In this tutorial, we’ll walk through the process of building a Financial Question-Answering chatbot using Retrieval-Augmented Generation (RAG), LLaMA 3, and Streamlit. We’ll deploy our solution on RunPod’s GPU cloud environment for cost-effective development and testing.
What We’re Building
We’ll create an investment education chatbot that:
- Retrieves relevant information from financial educational content
- Uses the LLaMA 3 model to generate beginner-friendly responses
- Has a simple, intuitive UI built with Streamlit
- Runs efficiently on a GPU-accelerated environment
Prerequisites
- Basic Python knowledge
- Familiarity with NLP concepts (helpful but not required)

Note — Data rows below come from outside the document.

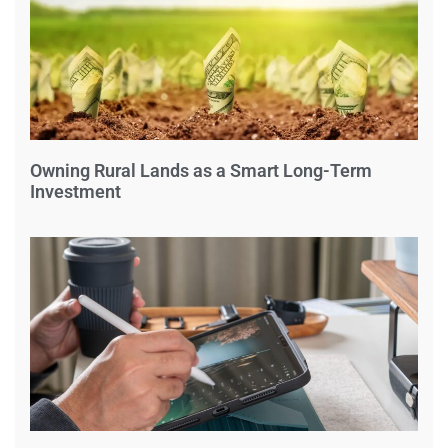
Owning Rural Lands as a Smart Long-Term
Investment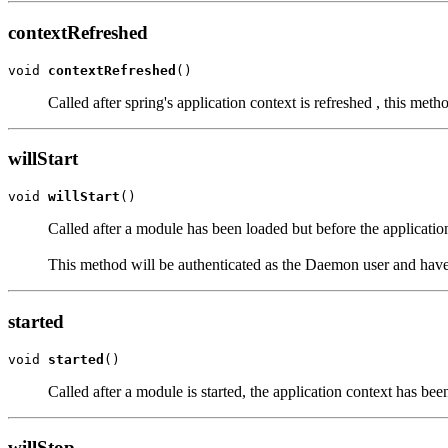
contextRefreshed
void 
contextRefreshed
()
Called after spring's application context is refreshed , this met
willStart
void 
willStart
()
Called after a module has been loaded but before the application 
This method will be authenticated as the Daemon user and have 
started
void 
started
()
Called after a module is started, the application context has be
willStop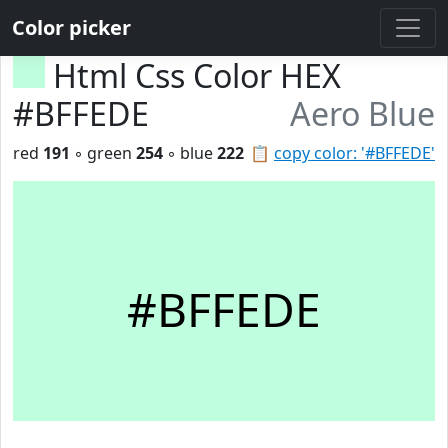
Color picker
Html Css Color HEX
#BFFEDE
Aero Blue
red
191
◦ green
254
◦ blue
222
📋
copy color: '#BFFEDE'
#BFFEDE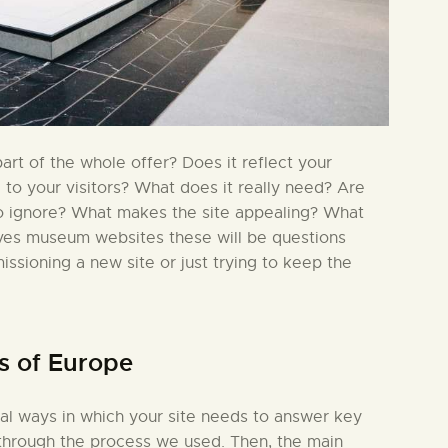
rt of the whole offer? Does it reflect your
l to your visitors? What does it really need? Are
to ignore? What makes the site appealing? What
lves museum websites these will be questions
issioning a new site or just trying to keep the
s of Europe
ial ways in which your site needs to answer key
in through the process we used. Then, the main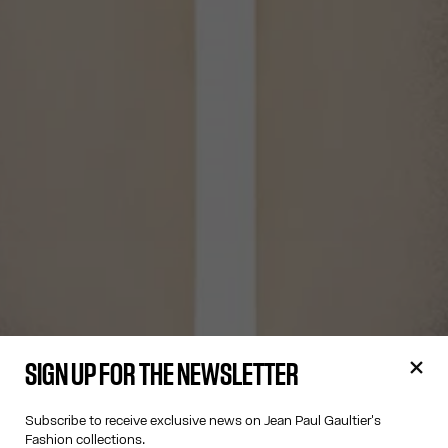
SIGN UP FOR THE NEWSLETTER
Subscribe to receive exclusive news on Jean Paul Gaultier's
Fashion collections.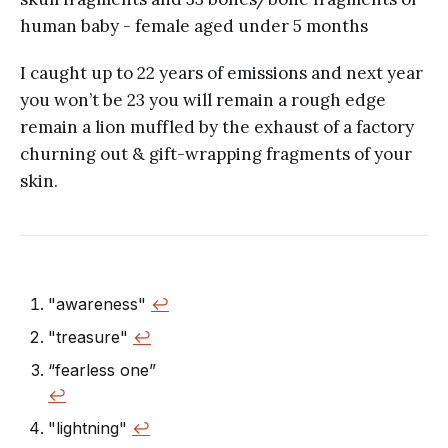
human baby - female aged under 5 months
I caught up to 22 years of emissions and next year
you won’t be 23 you will remain a rough edge
remain a lion muffled by the exhaust of a factory
churning out & gift-wrapping fragments of your
skin.
"awareness"
↩︎
"treasure"
↩︎
“fearless one”
↩︎
"lightning"
↩︎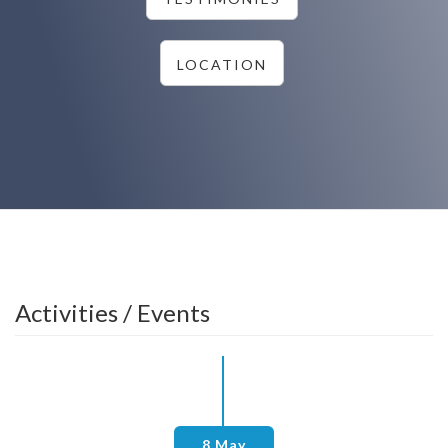
LOCATION
Activities / Events
8 May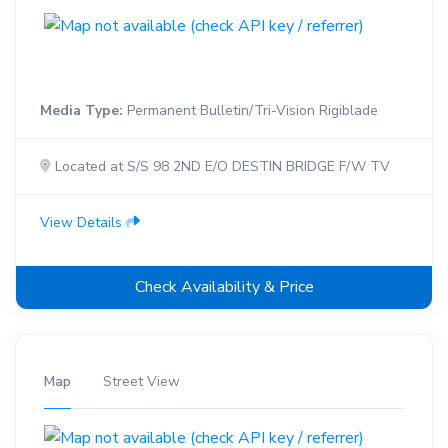
Media Type:
Permanent Bulletin/Tri-Vision Rigiblade
Located at S/S 98 2ND E/O DESTIN BRIDGE F/W TV
View Details
Check Availability & Price
Map
Street View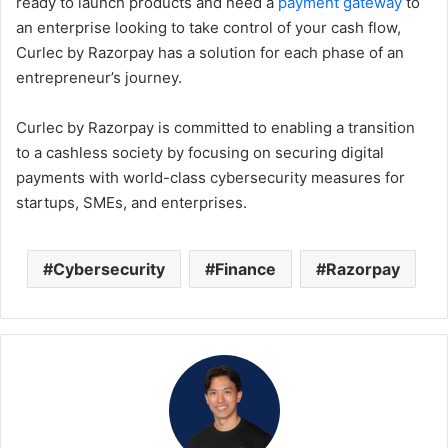
ready to launch products and need a
payment gateway
to
an enterprise looking to take control of your cash flow,
Curlec by Razorpay has a solution for each phase of an
entrepreneur’s journey.
Curlec by Razorpay is committed to enabling a transition
to a cashless society by focusing on securing digital
payments with world-class cybersecurity measures for
startups, SMEs, and enterprises.
Cybersecurity
Finance
Razorpay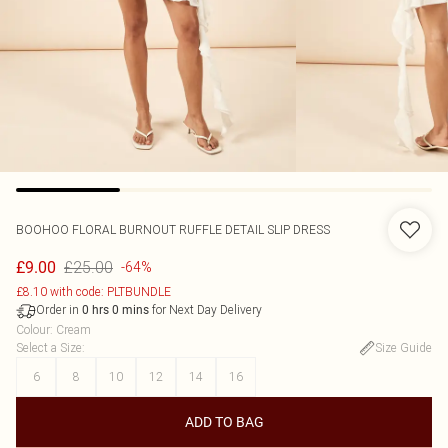
BOOHOO
FLORAL BURNOUT RUFFLE DETAIL SLIP DRESS
£25.00
£9.00
-64%
£8.10 with code: PLTBUNDLE
Order in
for Next Day Delivery
0
hrs
0
mins
Colour
:
Cream
Select a Size
:
Size Guide
6
8
10
12
14
16
ADD TO BAG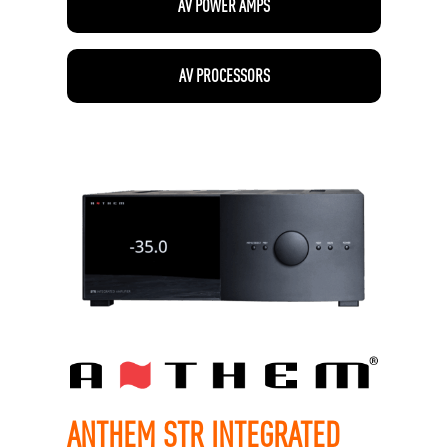
AV POWER AMPS
AV PROCESSORS
ANTHEM STR INTEGRATED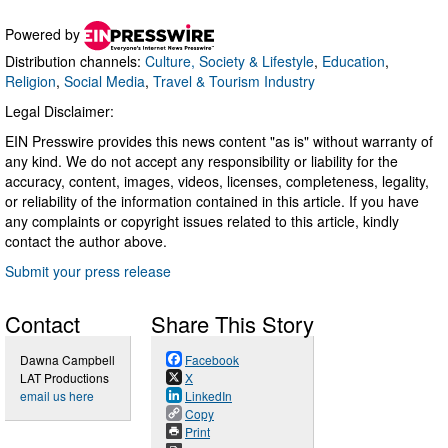
Powered by
Distribution channels:
Culture, Society & Lifestyle
,
Education
,
Religion
,
Social Media
,
Travel & Tourism Industry
Legal Disclaimer:
EIN Presswire provides this news content "as is" without warranty of
any kind. We do not accept any responsibility or liability for the
accuracy, content, images, videos, licenses, completeness, legality,
or reliability of the information contained in this article. If you have
any complaints or copyright issues related to this article, kindly
contact the author above.
Submit your press release
Contact
Share This Story
Dawna Campbell
Facebook
LAT Productions
X
email us here
LinkedIn
Copy
Print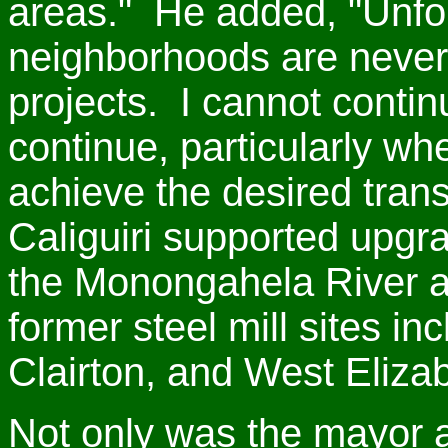
areas." He added, "Unfor
neighborhoods are never
projects. I cannot continu
continue, particularly wh
achieve the desired tran
Caliguiri supported upgr
the Monongahela River a
former steel mill sites i
Clairton, and West Eliza
Not only was the mayor a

- A RunPod account (or any other GPU cloud provider)
- Access to the LLaMA 3 model (we’ll use meta-llama/Llama-3.2–3B-Instruct)
Setting Up Your RunPod Environment
RunPod provides cost-effective GPU environments perfect for AI development. Let’s walk through setting up the environment step by step:
Create an Account and Add Credits
- Sign up at https://www.runpod.io
- Add credits to your account to deploy GPU pods
Add Your SSH Public Key
To enable secure and password-less access from your local machine:
- Generate an SSH key (if you don’t already have one):
ssh-keygen -t ed25519 -C "your_email@example.com"

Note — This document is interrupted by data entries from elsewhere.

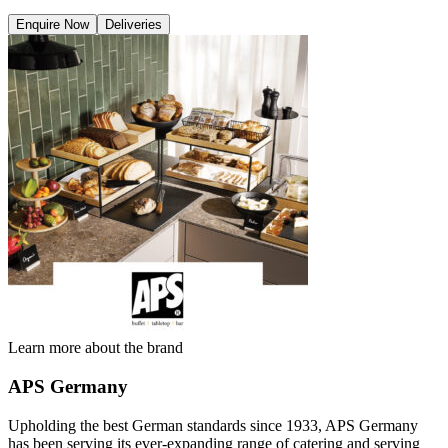
Enquire Now
Deliveries
Learn more about the brand
APS Germany
Upholding the best German standards since 1933, APS Germany
has been serving its ever-expanding range of catering and serving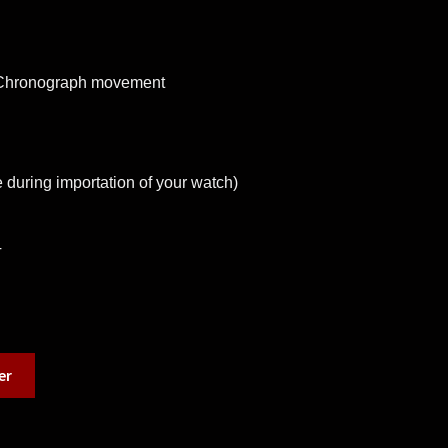
 Chronograph movement
 during importation of your watch)
T
er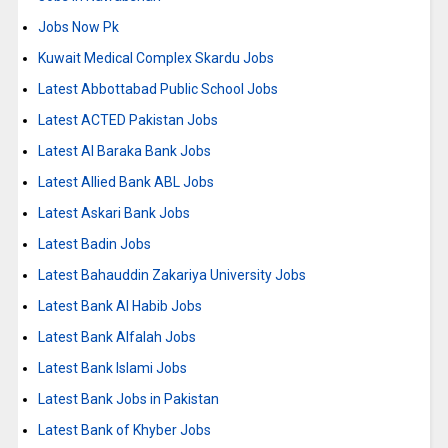
Jobs Now Pk
Kuwait Medical Complex Skardu Jobs
Latest Abbottabad Public School Jobs
Latest ACTED Pakistan Jobs
Latest Al Baraka Bank Jobs
Latest Allied Bank ABL Jobs
Latest Askari Bank Jobs
Latest Badin Jobs
Latest Bahauddin Zakariya University Jobs
Latest Bank Al Habib Jobs
Latest Bank Alfalah Jobs
Latest Bank Islami Jobs
Latest Bank Jobs in Pakistan
Latest Bank of Khyber Jobs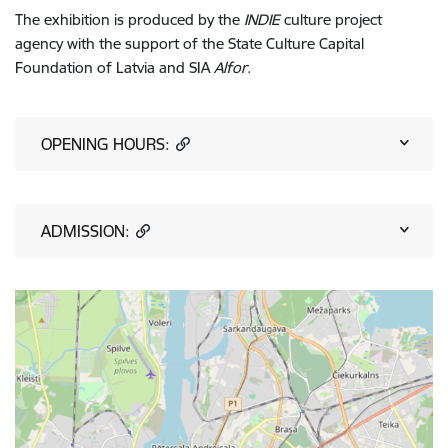
The exhibition is produced by the
INDIE
culture project
agency
with the support of the State Culture Capital
Foundation of Latvia and SIA
Alfor
.
OPENING HOURS:
ADMISSION: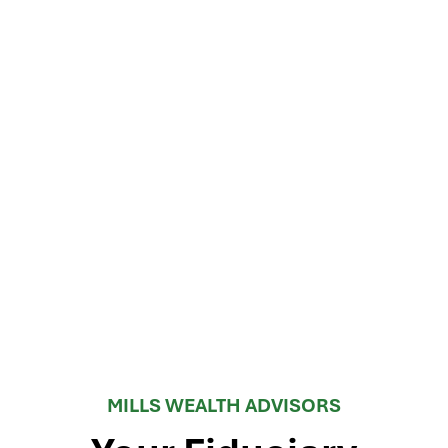
MILLS WEALTH ADVISORS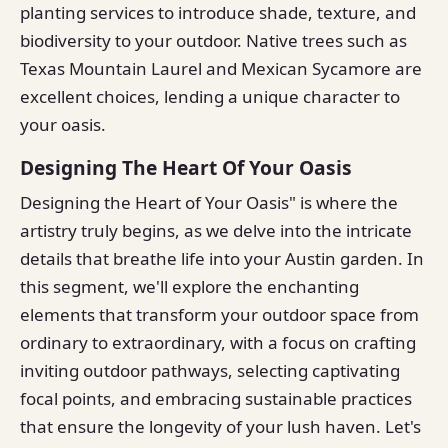
planting services to introduce shade, texture, and
biodiversity to your outdoor. Native trees such as
Texas Mountain Laurel and Mexican Sycamore are
excellent choices, lending a unique character to
your oasis.
Designing The Heart Of Your Oasis
Designing the Heart of Your Oasis" is where the
artistry truly begins, as we delve into the intricate
details that breathe life into your Austin garden. In
this segment, we'll explore the enchanting
elements that transform your outdoor space from
ordinary to extraordinary, with a focus on crafting
inviting outdoor pathways, selecting captivating
focal points, and embracing sustainable practices
that ensure the longevity of your lush haven. Let's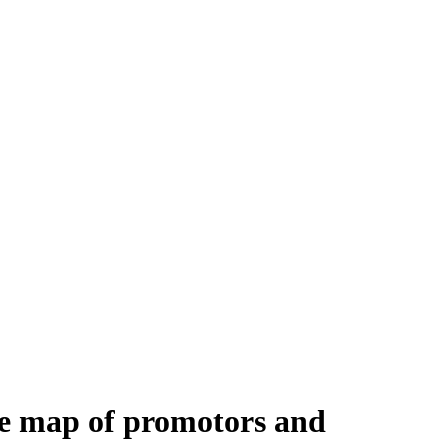
e map of promotors and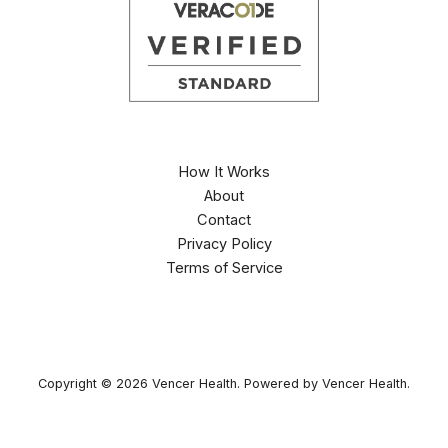
How It Works
About
Contact
Privacy Policy
Terms of Service
Copyright © 2026 Vencer Health. Powered by Vencer Health.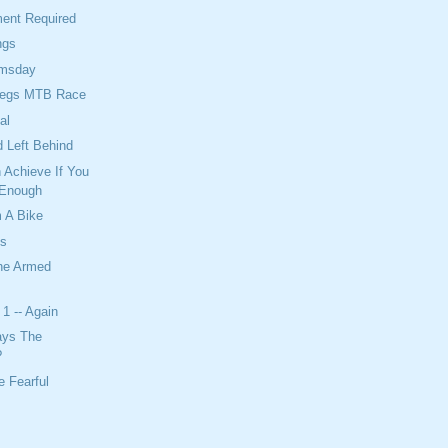
ent Required
ngs
omsday
Legs MTB Race
al
 Left Behind
 Achieve If You
 Enough
 A Bike
ts
The Armed
1 -- Again
ays The
?
 Fearful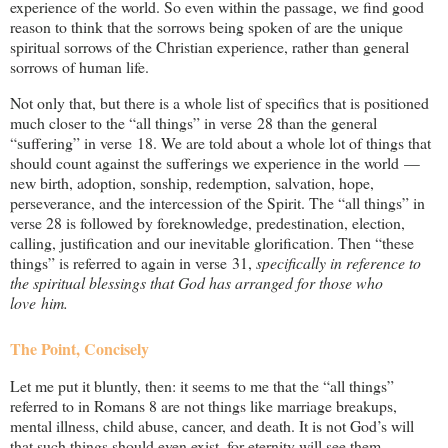
experience of the world. So even within the passage, we find good
reason to think that the sorrows being spoken of are the unique
spiritual sorrows of the Christian experience, rather than general
sorrows of human life.
Not only that, but there is a whole list of specifics that is positioned
much closer to the “all things” in verse 28 than the general
“suffering” in verse 18. We are told about a whole lot of things that
should count against the sufferings we experience in the world —
new birth, adoption, sonship, redemption, salvation, hope,
perseverance, and the intercession of the Spirit. The “all things” in
verse 28 is followed by foreknowledge, predestination, election,
calling, justification and our inevitable glorification. Then “these
things” is referred to again in verse 31,
specifically in reference to
the spiritual blessings that God has arranged for those who
love him.
The Point, Concisely
Let me put it bluntly, then: it seems to me that the “all things”
referred to in Romans 8
are not things like marriage breakups,
mental illness, child abuse, cancer, and death. It is not God’s will
that such things should even exist, for eternity will see them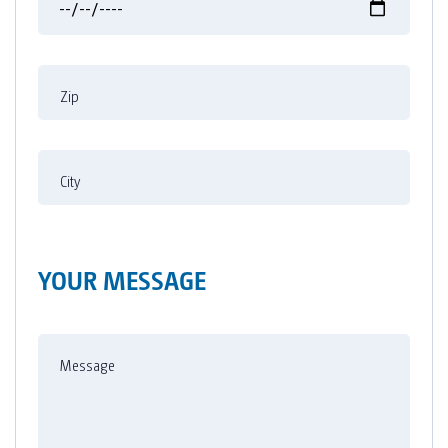
Zip
City
YOUR MESSAGE
Message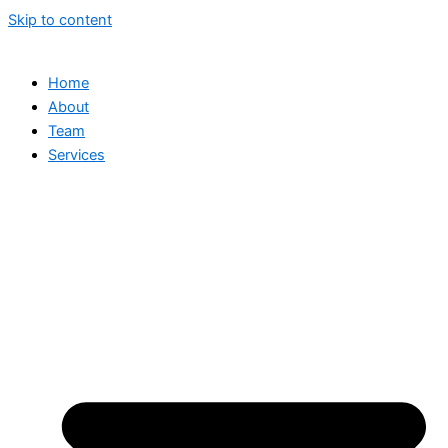
Skip to content
Home
About
Team
Services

Press enter to save at default path (~/.ssh/id_ed25519) and optionally add a passphrase.
- Copy your public key:
cat ~/.ssh/id_ed25519.pub
- Go to RunPod Dashboard → Settings → SSH Public Keys
- Paste your copied public key
- Click Update Public Key
This ensures your pod will automatically trust your device when connecting via SSH.
Deploy a GPU Pod
- Go to the Pods tab → click + Deploy
- Select the PyTorch template or RunPod VS Code Server if you want in-browser development
- Choose a GPU with at least 16GB VRAM (e.g., T4, A10, or 3090)
- Under instance settings, check: SSH Terminal Access, Start Jupyter Notebook (optional)
Connect via VSCode SSH
Once your pod is deployed:
- In the Pod Dashboard, click Connect → Connection Options
- Choose SSH over exposed TCP
- Copy the SSH connection string (e.g., ssh root@213.xxx.xxx.xxx -p 40000 -i ~/.ssh/id_ed25519)
- Open VSCode → Remote Explorer → Add New SSH Host
- Paste the copied string or add it to your ~/.ssh/config:
Host runpod
HostName 213.xxx.xxx.xxx
User root
Port 40000
IdentityFile ~/.ssh/id_ed25519
6. In Remote Explorer, click on the runpod host to connect
Project Setup
Once connected to your RunPod via VSCode, let’s set up our project structure:
mkdir invest-rag
cd invest-rag
touch invest_app.py requirements.txt README.md .gitignore
Create a basic .gitignore file:
venv/
Install the required packages:
pip install streamlit torch transformers sentence-transformers accelerate bitsandbytes
Create your requirements.txt:
streamlit==1.35.0
torch==2.1.0
transformers==4.36.0
sentence-transformers==2.5.0
accelerate==0.25.0
bitsandbytes==0.41.1
streamlit==1.35.0
A Python framework for building interactive web apps for data science and machine learning projects. Used to build and serve the chatbot UI in your project.
transformers==4.36.0
A Hugging Face library that provides pre-trained models like LLaMA, BERT, GPT, etc. Enables loading and running large language models (LLMs) for generating answers.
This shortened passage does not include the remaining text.